At 75 miles per hour, on the curve in the road past the Western Overpass, Johnnie Newsome closes his eyes.
When he times it right, he can still see his chartreuse on the sixth floor of the…he already forgot what they called the building now…and nothing else.
He remembers the scaffold rocking in the wind, the hum of traffic on this same freeway he closes his eyes on whenever he drives along this curve.
The mayor’s niece got shot in the neighborhood when he was a kid and it had looked like a police convention ever since.
Some young idealist from up north bought that big brick building that shadowed the neighborhood houses and junkyards.

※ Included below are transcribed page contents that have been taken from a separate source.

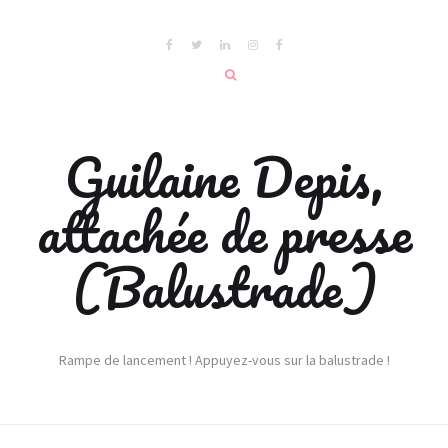
Guilaine Depis,
attachée de presse
(Balustrade)
Rampe de lancement ! Appuyez-vous sur la balustrade !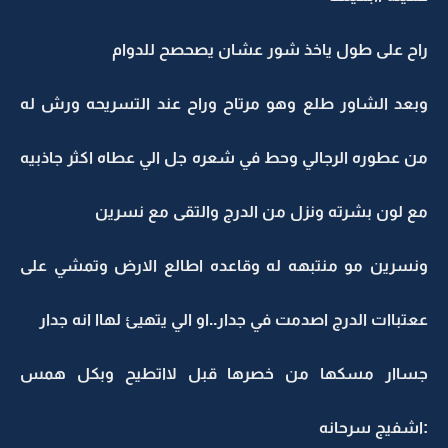
راح على طول ياخذ شور عشان يصحصح للدوام
وبعد الشاور طلع وهو مرتاح وراح عند التسريحه ورش له
من عطوره الرجالي وحط في شعره جل الي عطاه اكثر جاذبيه
مع لون بشرته ونزل من الدرج والتقى مع نسرين
ونسرين مو منتبهه له وقاعده اطالع الارض وتمشي على
ععتباات الدرج اصدمت في جدار..او الي يتهيئ لهاا انه جدار
جساار مسكها من خصرها قبل لااتطيح وبكل همس
:اشفيج سرحانه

The telephone company built it back when telephones were still attached to wires that went through walls.
The young idealist found Johnnie Newsome, heard he was the guy-the guy- to paint his building.
Johnnie did, higher in the air than he had ever been.

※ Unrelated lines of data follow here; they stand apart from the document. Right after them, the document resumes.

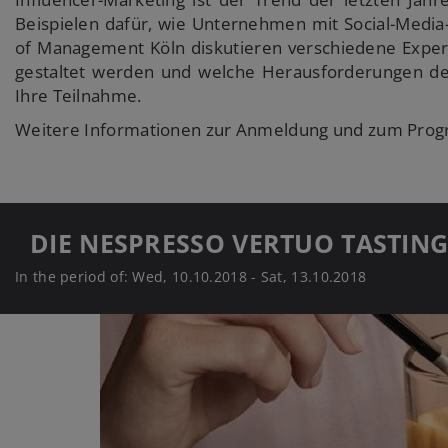
Beispielen dafür, wie Unternehmen mit Social-Media-
of Management Köln diskutieren verschiedene Exper
gestaltet werden und welche Herausforderungen der
Ihre Teilnahme.
Weitere Informationen zur Anmeldung und zum Prog
DIE NESPRESSO VERTUO TASTIN
In the period of: Wed, 10.10.2018 - Sat, 13.10.2018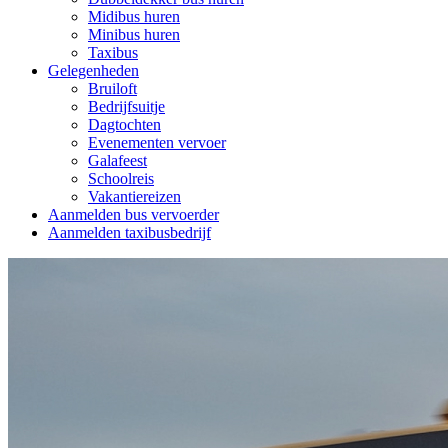
Midibus huren
Minibus huren
Taxibus
Gelegenheden
Bruiloft
Bedrijfsuitje
Dagtochten
Evenementen vervoer
Galafeest
Schoolreis
Vakantiereizen
Aanmelden bus vervoerder
Aanmelden taxibusbedrijf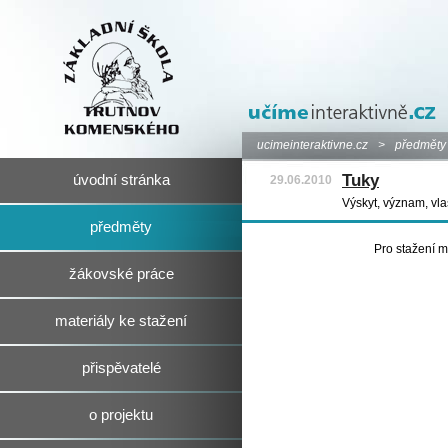
ucimeinteraktivne.cz
>
předměty
Tuky
úvodní stránka
29.06.2010
Výskyt, význam, vlas
předměty
Pro stažení m
žákovské práce
materiály ke stažení
přispěvatelé
o projektu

The young idealist wanted chartreuse and lavender, and Johnnie gave it to him, brightening the neighborhood, making it look alive.
A donut shop came, and a gallery, even a record store that didn’t last.

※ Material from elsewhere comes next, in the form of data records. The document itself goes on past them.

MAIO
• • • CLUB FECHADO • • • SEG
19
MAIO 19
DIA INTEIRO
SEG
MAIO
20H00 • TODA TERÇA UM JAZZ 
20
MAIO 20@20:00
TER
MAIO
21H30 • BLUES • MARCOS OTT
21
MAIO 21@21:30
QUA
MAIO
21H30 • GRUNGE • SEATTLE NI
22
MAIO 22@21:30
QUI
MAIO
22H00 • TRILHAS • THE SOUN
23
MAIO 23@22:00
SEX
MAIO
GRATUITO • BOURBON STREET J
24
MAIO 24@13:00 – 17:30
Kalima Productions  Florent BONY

The interior of the building never matched the beauty that Johnnie had created on the outside, and the young idealist had gone away, in search of another young ideal.
Johnnie’s mural stood. More than a mural, a sign that things can change, if you want them to, if you’re willing to stand on wobbly scaffolds and devote the time.
The young idealist sold the building to another young idealist who sold the building to who the hell knew, when most people had forgotten the mayor and his niece and started rehabbing the homes and selling them for what whole blocks had once been worth.
It was who the hell knew who sold the side of the building to a marketing company, and Johnnie laughed, not bitter, just resigned, a bit disgusted, that his chartreuse and lavender matched the logo of some new lemon-lime concoction and now his mural, his beacon, has a can of carbonated liquid pouring upside down into the mouth of an anthropomorphic lizard.
He painted chartreuse and lavender, hope and beauty, and someone decided to give the neighborhood sodapop, and on that curve, doing 75, is the only time he closes his eyes.